▶ _YOUR INSTRUCTIONS_
Output what the records say, word for word, with no images.

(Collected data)

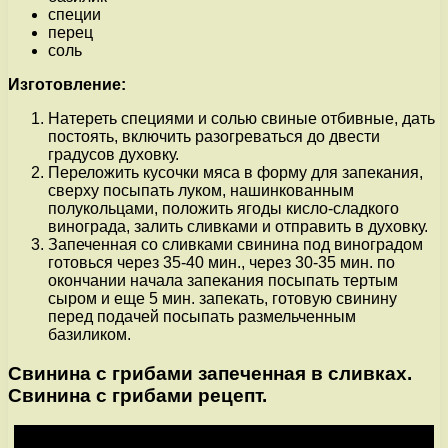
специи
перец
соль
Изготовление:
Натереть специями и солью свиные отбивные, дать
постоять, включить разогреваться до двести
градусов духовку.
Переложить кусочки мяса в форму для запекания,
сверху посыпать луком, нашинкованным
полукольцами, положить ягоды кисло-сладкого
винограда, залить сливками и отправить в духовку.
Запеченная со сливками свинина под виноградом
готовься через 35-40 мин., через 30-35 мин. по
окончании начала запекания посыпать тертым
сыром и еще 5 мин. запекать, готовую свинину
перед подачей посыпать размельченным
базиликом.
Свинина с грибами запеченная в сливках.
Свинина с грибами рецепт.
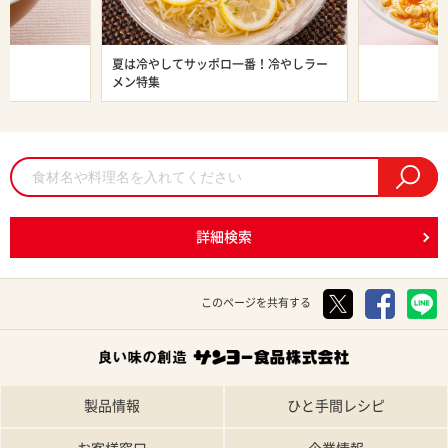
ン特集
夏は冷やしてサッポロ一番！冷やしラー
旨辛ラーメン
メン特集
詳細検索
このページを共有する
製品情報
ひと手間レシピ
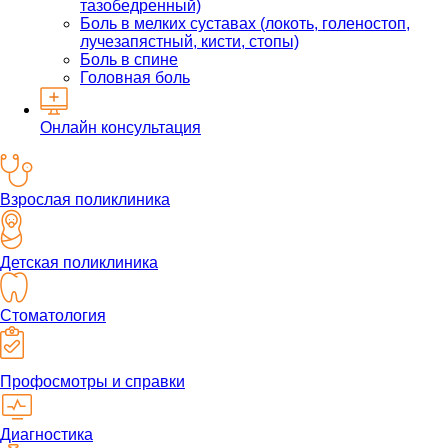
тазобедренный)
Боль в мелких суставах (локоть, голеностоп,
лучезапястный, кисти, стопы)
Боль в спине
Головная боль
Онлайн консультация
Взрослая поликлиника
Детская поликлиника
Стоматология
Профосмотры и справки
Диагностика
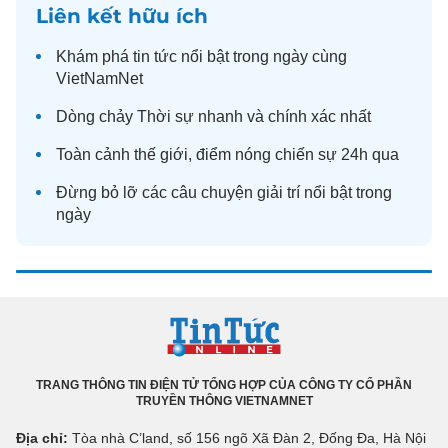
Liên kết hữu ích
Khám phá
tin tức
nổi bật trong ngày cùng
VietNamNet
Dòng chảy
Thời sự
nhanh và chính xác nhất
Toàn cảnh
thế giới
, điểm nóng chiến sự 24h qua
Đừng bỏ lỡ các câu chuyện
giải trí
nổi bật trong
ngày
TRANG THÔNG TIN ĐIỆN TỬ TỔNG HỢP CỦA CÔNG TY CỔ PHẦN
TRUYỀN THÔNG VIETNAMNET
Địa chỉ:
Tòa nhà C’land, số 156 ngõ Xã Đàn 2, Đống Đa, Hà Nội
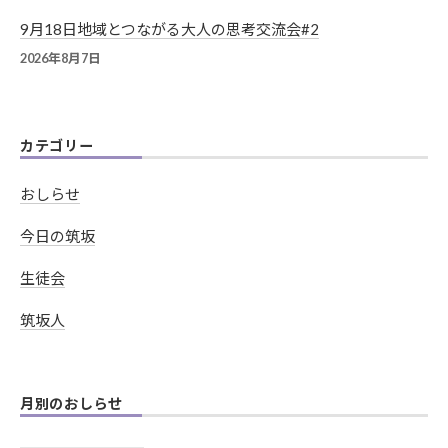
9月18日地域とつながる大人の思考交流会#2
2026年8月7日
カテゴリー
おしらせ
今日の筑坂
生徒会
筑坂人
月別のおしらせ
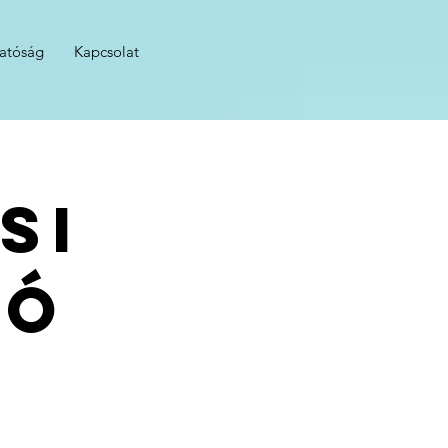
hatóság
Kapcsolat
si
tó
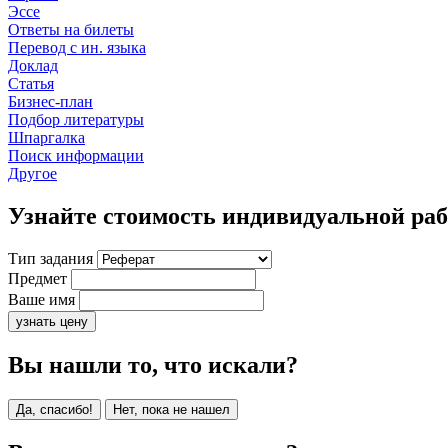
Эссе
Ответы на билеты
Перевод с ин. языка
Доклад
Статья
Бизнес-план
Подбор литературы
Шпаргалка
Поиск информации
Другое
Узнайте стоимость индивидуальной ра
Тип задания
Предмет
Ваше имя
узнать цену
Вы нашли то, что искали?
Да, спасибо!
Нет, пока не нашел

▶ _SOLUTION_
специи
перец
соль
Изготовление:
Натереть специями и солью свиные отбивные, дать
постоять, включить разогреваться до двести
градусов духовку.
Переложить кусочки мяса в форму для запекания,
сверху посыпать луком, нашинкованным
полукольцами, положить ягоды кисло-сладкого
винограда, залить сливками и отправить в духовку.
Запеченная со сливками свинина под виноградом
готовься через 35-40 мин., через 30-35 мин. по
окончании начала запекания посыпать тертым
сыром и еще 5 мин. запекать, готовую свинину
перед подачей посыпать размельченным
базиликом.
Свинина с грибами запеченная в сливках.
Свинина с грибами рецепт.
ン特集
夏は冷やしてサッポロ一番！冷やしラー
旨辛ラーメン
メン特集
詳細検索
このページを共有する
製品情報
ひと手間レシピ
тазобедренный)
Боль в мелких суставах (локоть, голеностоп,
лучезапястный, кисти, стопы)
Боль в спине
Головная боль
Онлайн консультация
Взрослая поликлиника
Детская поликлиника
Стоматология
Профосмотры и справки
Диагностика
Liên kết hữu ích
Khám phá
tin tức
nổi bật trong ngày cùng
VietNamNet
Dòng chảy
Thời sự
nhanh và chính xác nhất
Toàn cảnh
thế giới
, điểm nóng chiến sự 24h qua
Đừng bỏ lỡ các câu chuyện
giải trí
nổi bật trong
ngày
TRANG THÔNG TIN ĐIỆN TỬ TỔNG HỢP CỦA CÔNG TY CỔ PHẦN
TRUYỀN THÔNG VIETNAMNET
Địa chỉ:
Tòa nhà C’land, số 156 ngõ Xã Đàn 2, Đống Đa, Hà Nội
9月18日地域とつながる大人の思考交流会#2
2026年8月7日
カテゴリー
おしらせ
今日の筑坂
生徒会
筑坂人
月別のおしらせ
hatóság
Kapcsolat
si
tó
Эссе
Ответы на билеты
Перевод с ин. языка
Доклад
Статья
Бизнес-план
Подбор литературы
Шпаргалка
Поиск информации
Другое
Узнайте стоимость индивидуальной ра
Тип задания
Предмет
Ваше имя
узнать цену
Вы нашли то, что искали?
Да, спасибо!
Нет, пока не нашел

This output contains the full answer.